From the data underneath, reproduce exactly the stretch that begins at the line with "sich seinem Mutterstern annähert und die" and ends after the line with "beobachtende Forschergruppe schätzt – laut".

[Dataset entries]
Start of Block
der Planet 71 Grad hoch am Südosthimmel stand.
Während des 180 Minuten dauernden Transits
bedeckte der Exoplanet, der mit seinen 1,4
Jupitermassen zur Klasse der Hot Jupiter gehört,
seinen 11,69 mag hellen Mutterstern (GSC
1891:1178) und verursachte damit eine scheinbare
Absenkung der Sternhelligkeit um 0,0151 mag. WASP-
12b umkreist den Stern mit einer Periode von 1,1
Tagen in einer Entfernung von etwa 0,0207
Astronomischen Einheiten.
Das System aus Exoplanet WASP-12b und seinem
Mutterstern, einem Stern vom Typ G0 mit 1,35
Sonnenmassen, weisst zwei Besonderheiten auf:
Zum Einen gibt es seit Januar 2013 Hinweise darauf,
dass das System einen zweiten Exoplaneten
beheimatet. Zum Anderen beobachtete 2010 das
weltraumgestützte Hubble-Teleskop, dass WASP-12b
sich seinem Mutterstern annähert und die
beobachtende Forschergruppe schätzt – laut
End of Block
Start of Block
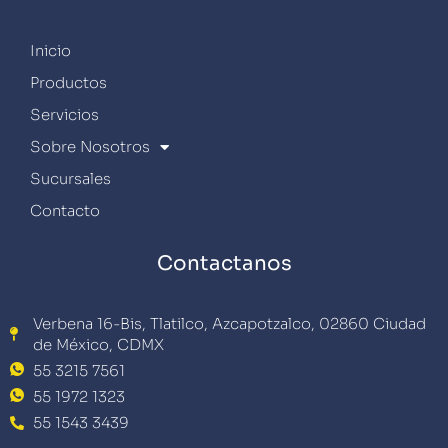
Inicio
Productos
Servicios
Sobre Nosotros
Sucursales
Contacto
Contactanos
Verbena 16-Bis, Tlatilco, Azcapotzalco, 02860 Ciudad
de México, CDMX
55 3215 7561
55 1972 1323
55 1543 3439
End of Block
Start of Block
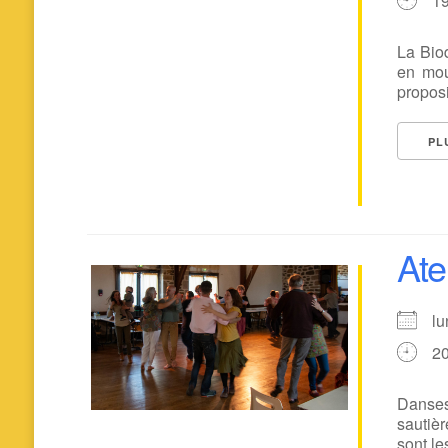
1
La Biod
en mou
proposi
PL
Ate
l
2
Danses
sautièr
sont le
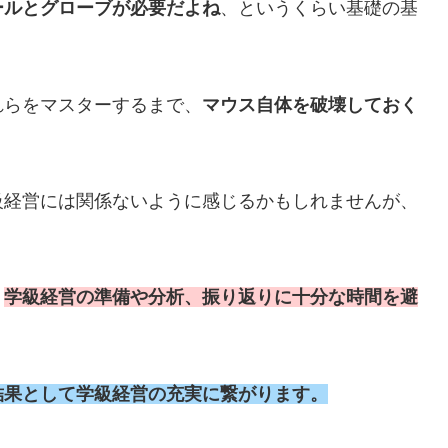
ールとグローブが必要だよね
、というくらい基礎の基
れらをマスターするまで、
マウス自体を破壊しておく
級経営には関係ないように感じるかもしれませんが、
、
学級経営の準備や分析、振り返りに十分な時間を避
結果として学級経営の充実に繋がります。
End of Block
#### [Task result]
sich seinem Mutterstern annähert und die
beobachtende Forschergruppe schätzt – laut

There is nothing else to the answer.